Set the moles of the species [kmol]. The moles may be specified either as a string, or as an array. If an array is used, it must be dimensioned at least as large as the total number of species in the mixture. Note that the species may belong to any phase, and unspecified species are set to zero.

>>> mix.setSpeciesMoles('C(s):1.0, CH4:2.0, O2:0.2')

setTemperature(t)

Set the temperature [K]. The temperatures of all phases are set to this value, holding the pressure fixed.

speciesIndex(species)

Index of species with name species. If species is not a string, then it is simply returned.

speciesMoles(species='')

Moles of species k.

speciesName(k)

Name of the species with index k. Note that index numbers are assigned in order as phases are added.

speciesNames()
temperature()

The temperature [K].

vcs_equilibrate(XY='TP', estimateEquil=0, printLvl=0, solver=2, rtol=1e-09, maxsteps=1000, maxiter=1000, loglevel=0)

Set the mixture to a state of chemical equilibrium.

This method uses a version of the VCS algorithm to find the composition that minimizes the total Gibbs free energy of the mixture, subject to element conservation constraints. For a description of the theory, see Smith and Missen, “Chemical Reaction Equilibrium.” The VCS algorithm is implemented in Cantera kernel class MultiPhaseEquil.

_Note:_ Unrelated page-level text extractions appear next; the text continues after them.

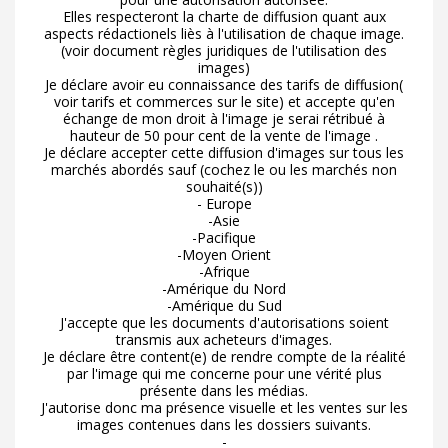
Elles respecteront la charte de diffusion quant aux
aspects rédactionels liès à l'utilisation de chaque image.
(voir document règles juridiques de l'utilisation des
images)
Je déclare avoir eu connaissance des tarifs de diffusion(
voir tarifs et commerces sur le site) et accepte qu'en
échange de mon droit à l'image je serai rétribué à
hauteur de 50 pour cent de la vente de l'image .
Je déclare accepter cette diffusion d'images sur tous les
marchés abordés sauf (cochez le ou les marchés non
souhaité(s))
- Europe
-Asie
-Pacifique
-Moyen Orient
-Afrique
-Amérique du Nord
-Amérique du Sud
J'accepte que les documents d'autorisations soient
transmis aux acheteurs d'images.
Je déclare être content(e) de rendre compte de la réalité
par l'image qui me concerne pour une vérité plus
présente dans les médias.
J'autorise donc ma présence visuelle et les ventes sur les
images contenues dans les dossiers suivants.
-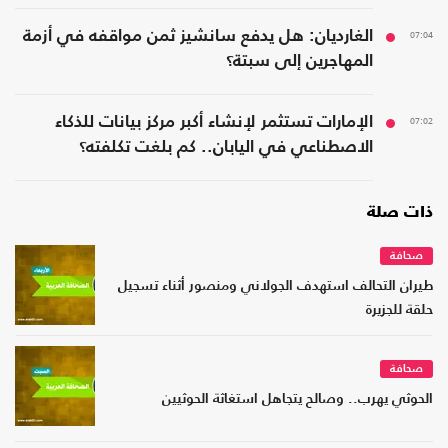
07:04
الغارديان: هل يدفع سانشيز ثمن مواقفه في أزمة
المهاجرين إلى سبتة؟
07:02
الإمارات تستثمر لإنشاء أكبر مركز بيانات للذكاء
الاصطناعي في اليابان.. كم بلغت تكلفته؟
ذات صلة
صحافة
طيران التحالف استهدف الجولاني ومنصور أثناء تسجيل
حلقة للجزيرة
صحافة
الحوثي يهرب.. وصالح يتجاهل استغاثة الحوثيين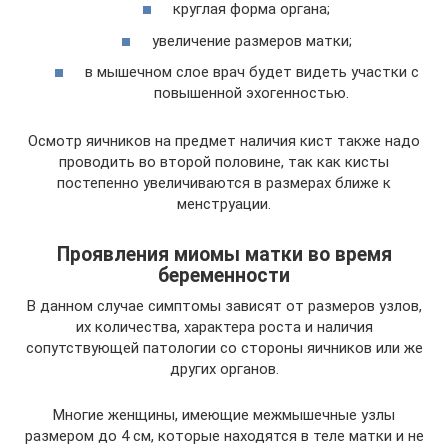
круглая форма органа;
увеличение размеров матки;
в мышечном слое врач будет видеть участки с
повышенной эхогенностью.
Осмотр яичников на предмет наличия кист также надо
проводить во второй половине, так как кисты
постепенно увеличиваются в размерах ближе к
менструации.
Проявления миомы матки во время
беременности
В данном случае симптомы зависят от размеров узлов,
их количества, характера роста и наличия
сопутствующей патологии со стороны яичников или же
других органов.
Многие женщины, имеющие межмышечные узлы
размером до 4 см, которые находятся в теле матки и не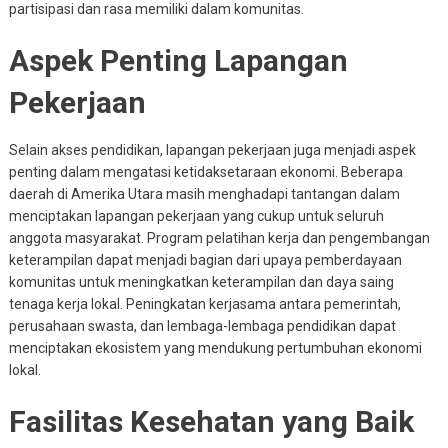
partisipasi dan rasa memiliki dalam komunitas.
Aspek Penting Lapangan
Pekerjaan
Selain akses pendidikan, lapangan pekerjaan juga menjadi aspek
penting dalam mengatasi ketidaksetaraan ekonomi. Beberapa
daerah di Amerika Utara masih menghadapi tantangan dalam
menciptakan lapangan pekerjaan yang cukup untuk seluruh
anggota masyarakat. Program pelatihan kerja dan pengembangan
keterampilan dapat menjadi bagian dari upaya pemberdayaan
komunitas untuk meningkatkan keterampilan dan daya saing
tenaga kerja lokal. Peningkatan kerjasama antara pemerintah,
perusahaan swasta, dan lembaga-lembaga pendidikan dapat
menciptakan ekosistem yang mendukung pertumbuhan ekonomi
lokal.
Fasilitas Kesehatan yang Baik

The VCS algorithm solves for the equilibrium composition for specified temperature and pressure. If any other property pair other than 'TP' is specified, then an outer iteration loop is used to adjust T and/or P so that the specified property values are obtained.

Parameters: XY – Two-letter string specifying the two properties to hold fixed. Currently, 'TP', 'HP', and 'SP' are implemented. Default: 'TP'. printLvl – Controls the amount of diagnostic output written to cout. If printLvl = 0, no diagnostic output is written. For values > 0, more detailed information is written to cout. The default is printLvl = 0. solver – Determines which solver is used. 1 MultiPhaseEquil solver 2 VCSnonideal Solver (default) err – Error tolerance. Iteration will continue until (Delta mu)/RT is less than this value for each reaction. Default: 1.0e-9. Note that this default is very conservative, and good equilibrium solutions May be obtained with larger error tolerances. maxsteps – Maximum number of steps to take while solving the equilibrium problem for specified T and P. Default: 1000. maxiter – Maximum number of temperature and/or pressure iterations. This is only relevant if a property pair other than (T,P) is specified. Default: 200. loglevel – Controls the amount of diagnostic output written to html. If loglevel = 0, no diagnostic output is written. For values > 0, more detailed information is written to the log file as loglevel increases. The default is loglevel = 0. The logfile is written in HTML format, and may be viewed with any web browser. The default log file name is “equilibrium_log.html”, but if this file exists, the log information will be written to “equilibrium_log{n}.html”, where {n} is an integer chosen so that the log file does not already exist. Therefore, if ‘equilibrate’ is called multiple times, multiple log files will be written, with names “equilibrate_log.html”, “equilibrate_log1.html”, “equilibrate_log2.html”, and so on. Existing log files will not be overwritten.